> _TASK REQUIREMENTS_
Below are some records. Return exactly the lines from the one with "ΕΠ Ψηφιακή Σύγκλιση" to the one with "ΠΕΠ Κρήτης και Νήσων Αιγαίου", and nothing else.

> _INPUT RECORDS_
----------------
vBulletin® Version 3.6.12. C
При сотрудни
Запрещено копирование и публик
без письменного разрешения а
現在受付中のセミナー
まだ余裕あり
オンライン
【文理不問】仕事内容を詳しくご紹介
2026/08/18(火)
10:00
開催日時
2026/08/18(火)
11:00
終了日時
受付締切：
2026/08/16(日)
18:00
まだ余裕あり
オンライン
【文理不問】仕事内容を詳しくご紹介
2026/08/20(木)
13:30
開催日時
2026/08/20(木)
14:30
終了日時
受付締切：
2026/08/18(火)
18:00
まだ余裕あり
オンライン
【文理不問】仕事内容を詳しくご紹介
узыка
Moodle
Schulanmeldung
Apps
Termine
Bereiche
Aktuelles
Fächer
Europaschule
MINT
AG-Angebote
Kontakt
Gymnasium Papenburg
----------------
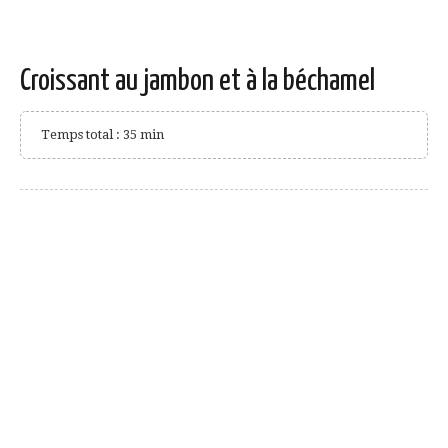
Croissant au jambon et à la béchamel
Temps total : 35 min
----------------
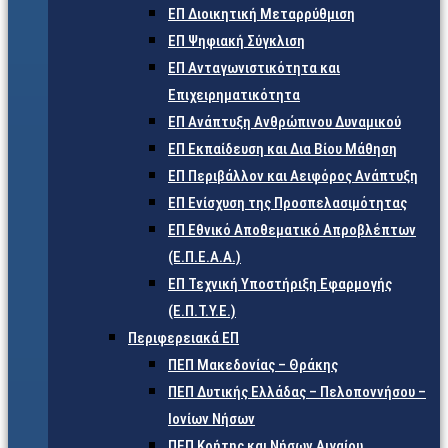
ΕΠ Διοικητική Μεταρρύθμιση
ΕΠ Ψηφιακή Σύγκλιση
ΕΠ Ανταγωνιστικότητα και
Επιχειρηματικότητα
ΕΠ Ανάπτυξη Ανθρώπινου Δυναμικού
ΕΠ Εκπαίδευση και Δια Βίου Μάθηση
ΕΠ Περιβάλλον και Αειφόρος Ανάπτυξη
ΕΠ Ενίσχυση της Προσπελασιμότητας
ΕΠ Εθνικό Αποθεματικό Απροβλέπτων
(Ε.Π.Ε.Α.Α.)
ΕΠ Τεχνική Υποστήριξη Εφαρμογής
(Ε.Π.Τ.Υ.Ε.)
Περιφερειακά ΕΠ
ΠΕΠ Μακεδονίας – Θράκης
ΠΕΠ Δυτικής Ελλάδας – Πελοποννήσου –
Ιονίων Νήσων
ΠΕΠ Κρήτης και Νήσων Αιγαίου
----------------
> _SOLUTION TO THE PROBLEM_
ΕΠ Ψηφιακή Σύγκλιση
ΕΠ Ανταγωνιστικότητα και
Επιχειρηματικότητα
ΕΠ Ανάπτυξη Ανθρώπινου Δυναμικού
ΕΠ Εκπαίδευση και Δια Βίου Μάθηση
ΕΠ Περιβάλλον και Αειφόρος Ανάπτυξη
ΕΠ Ενίσχυση της Προσπελασιμότητας
ΕΠ Εθνικό Αποθεματικό Απροβλέπτων
(Ε.Π.Ε.Α.Α.)
ΕΠ Τεχνική Υποστήριξη Εφαρμογής
(Ε.Π.Τ.Υ.Ε.)
Περιφερειακά ΕΠ
ΠΕΠ Μακεδονίας – Θράκης
ΠΕΠ Δυτικής Ελλάδας – Πελοποννήσου –
Ιονίων Νήσων
ΠΕΠ Κρήτης και Νήσων Αιγαίου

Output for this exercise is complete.